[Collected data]

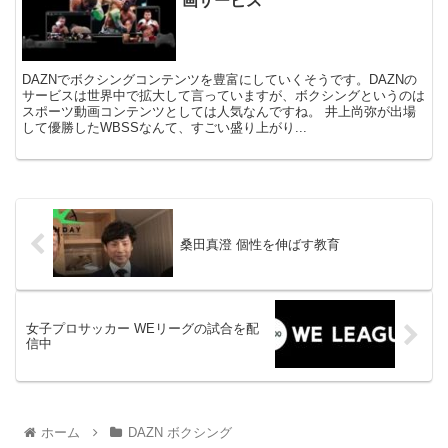
画サービス
DAZNでボクシングコンテンツを豊富にしていくそうです。DAZNの
サービスは世界中で拡大して言っていますが、ボクシングというのは
スポーツ動画コンテンツとしては人気なんですね。 井上尚弥が出場
して優勝したWBSSなんて、すごい盛り上がり...
桑田真澄 個性を伸ばす教育
女子プロサッカー WEリーグの試合を配
信中
ホーム
DAZN ボクシング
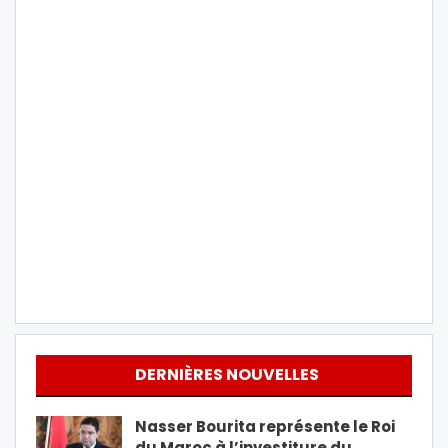
DERNIÈRES NOUVELLES
Nasser Bourita représente le Roi
du Maroc à l’investiture du…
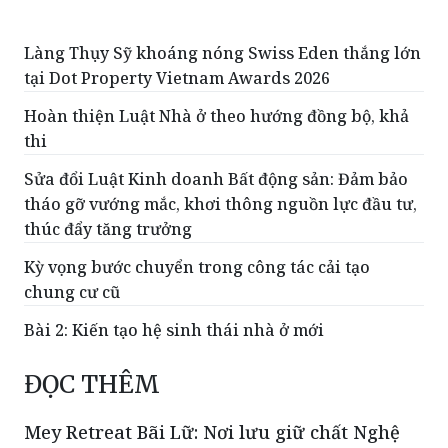
Làng Thụy Sỹ khoáng nóng Swiss Eden thắng lớn
tại Dot Property Vietnam Awards 2026
Hoàn thiện Luật Nhà ở theo hướng đồng bộ, khả
thi
Sửa đổi Luật Kinh doanh Bất động sản: Đảm bảo
tháo gỡ vướng mắc, khơi thông nguồn lực đầu tư,
thúc đẩy tăng trưởng
Kỳ vọng bước chuyển trong công tác cải tạo
chung cư cũ
Bài 2: Kiến tạo hệ sinh thái nhà ở mới
ĐỌC THÊM
Mey Retreat Bãi Lữ: Nơi lưu giữ chất Nghệ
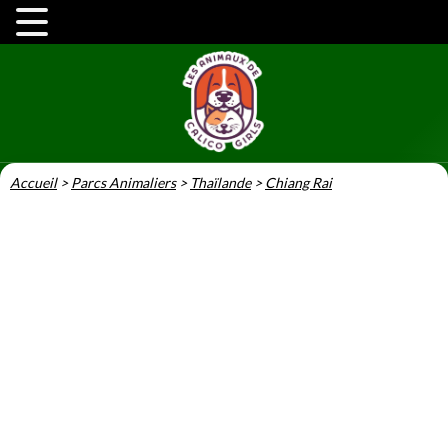
Accueil
>
Parcs Animaliers
>
Thaïlande
>
Chiang Rai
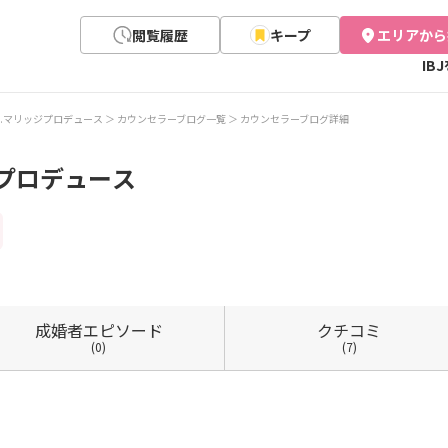
閲覧履歴
キープ
エリアから
IB
.マリッジプロデュース
カウンセラーブログ一覧
カウンセラーブログ詳細
プロデュース
成婚者
エピソード
クチコミ
(0)
(7)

Work to be completed: Please return, exactly as written, the lines from the first line of the records above through the line containing "tại Dot Property Vietnam Awards 2026", both included, leaving out any pictures.

Response area:
画サービス
DAZNでボクシングコンテンツを豊富にしていくそうです。DAZNの
サービスは世界中で拡大して言っていますが、ボクシングというのは
スポーツ動画コンテンツとしては人気なんですね。 井上尚弥が出場
して優勝したWBSSなんて、すごい盛り上がり...
桑田真澄 個性を伸ばす教育
女子プロサッカー WEリーグの試合を配
信中
ホーム
DAZN ボクシング
DERNIÈRES NOUVELLES
Nasser Bourita représente le Roi
du Maroc à l’investiture du…
Làng Thụy Sỹ khoáng nóng Swiss Eden thắng lớn
tại Dot Property Vietnam Awards 2026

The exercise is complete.